Main Session
Sep 30
PQA 07 - Genitourinary Cancer, Patient Safety, Nursing/Supportive Care

3196 - Reduced Margin Daily AI-Assisted Online Adaptive Radiotherapy for Bladder Cancer

12:45pm - 02:00pm PT
Hall F
Screen: 1
POSTER

Presenter(s)

Philip Blumenfeld, MD, MPH - Hadassah Medical Center, Jerusalem, Israel

D. Levy1, P. A. Blumenfeld1, J. Feldman2, Y. Hillman2, A. Salhab1, M. Fang1, A. Popovtzer1, and M. R. Wygoda1; 1Hadassah Medical Center, Hebrew University of Jerusalem, Jerusalem, Israel, 2Hadassah Medical Center, Jerusalem, Israel

Purpose/Objective(s): Radiotherapy for bladder cancer requires large margins (LM) to ensure target coverage and account for changes in daily bladder filling. These LM cause an undesirable increase in dose to organs at risk (OARs).We report our experience using an AI-assisted, online adaptive radiotherapy (oART) platform with cone-beam CT (CBCT) to optimize treatment through margin reduction.

Materials/Methods: Thirty-seven consecutive patients with muscle-invasive bladder cancer (89.2% male, median age 73, stages II-IVA) received 55Gy in 20 fractions with oART. Target volumes included bladder: proximal urethra (CTVp) and pelvic nodes (CTVn) were included as indicated.

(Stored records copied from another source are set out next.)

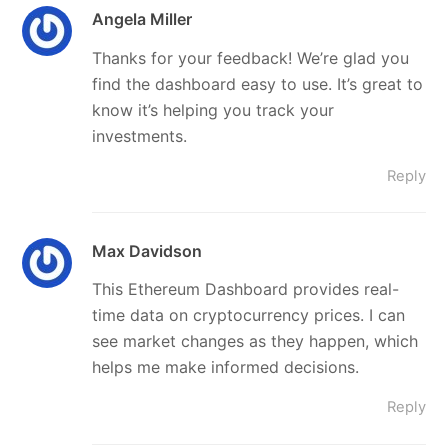
Angela Miller
Thanks for your feedback! We’re glad you
find the dashboard easy to use. It’s great to
know it’s helping you track your
investments.
Reply
Max Davidson
This Ethereum Dashboard provides real-
time data on cryptocurrency prices. I can
see market changes as they happen, which
helps me make informed decisions.
Reply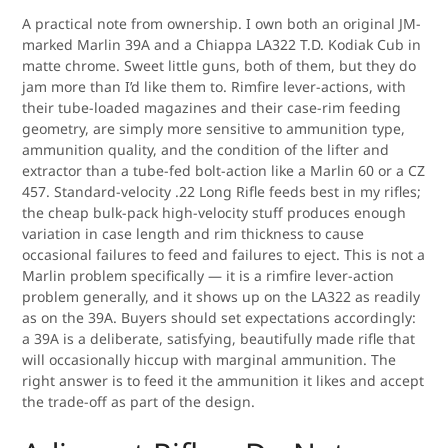
A practical note from ownership. I own both an original JM-
marked Marlin 39A and a Chiappa LA322 T.D. Kodiak Cub in
matte chrome. Sweet little guns, both of them, but they do
jam more than I’d like them to. Rimfire lever-actions, with
their tube-loaded magazines and their case-rim feeding
geometry, are simply more sensitive to ammunition type,
ammunition quality, and the condition of the lifter and
extractor than a tube-fed bolt-action like a Marlin 60 or a CZ
457. Standard-velocity .22 Long Rifle feeds best in my rifles;
the cheap bulk-pack high-velocity stuff produces enough
variation in case length and rim thickness to cause
occasional failures to feed and failures to eject. This is not a
Marlin problem specifically — it is a rimfire lever-action
problem generally, and it shows up on the LA322 as readily
as on the 39A. Buyers should set expectations accordingly:
a 39A is a deliberate, satisfying, beautifully made rifle that
will occasionally hiccup with marginal ammunition. The
right answer is to feed it the ammunition it likes and accept
the trade-off as part of the design.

Two margin cohorts were studied: Cohort 1 (26 patients) used Small Margin (SM) PTV (0.5-1.0cm) for both adaptive and scheduled plans; Cohort 2 (11 patients) used LM PTV for scheduled plans and SM PTV for adaptive plans. Treatment workflow involved CBCT acquisition, deformable registration to generate synthetic CT, AI-based auto-contouring with manual review, and creation of both scheduled and adaptive plans, with the superior plan delivered. Toxicity was assessed weekly during treatment (CTCAE v5.0) and at follow-up visits. Post-treatment cystoscopy and imaging were performed every 3–6 months. We compared target coverage and dose to OARs in both cohorts and hypothesized that daily oART would improve PTV coverage compared to non-adapted treatment, allowing for smaller margins while reducing doses to OARs. In addition, local control, cystectomy-free survival (CFS), progression-free survival (PFS), and overall survival (OS) were assessed.

Results: A total of 740 adaptive and scheduled plans were generated, with the adaptive plan selected in 96.9% of fractions, median delivery time 19.3 minutes. PTV coverage (D95%) significantly improved with oART in both cohorts: 99.2% vs. 91.6% (p<.0001) in Cohort 1 and 100.4% vs. 93.8% (p<.0001) in Cohort 2. Average daily PTV volume change was 14.1% (range 0%-157.3%). In Cohort 2, oART significantly decreased radiation to rectum (V45, V75, V91, V100 had a relative decrease of 66.5%, 88.2%, 89.8%, 91.9%, respectively; all p<.0001) and bowel (V68, V75, V91, V100 had a relative decrease of 20%, 26.1%, 56.6%, 57.8%, respectively; all p<.0001). With median follow-up of 12 months, local control was 94.4%, three patients developed metastatic disease, and four patients died. The 1-year actuarial CFS was 97.2%, PFS was 94.4% and OS was 97.3%. Only grade 1-2 acute toxicities occurred, with long-term grade 3 radiation cystitis in 5.4% of patients.

Conclusion: This largest cohort of bladder cancer patients treated with reduced margin daily AI-assisted oART using CBCT demonstrates superior target coverage and OAR sparing compared to conventional treatment, with excellent oncologic outcomes and toxicity profiles.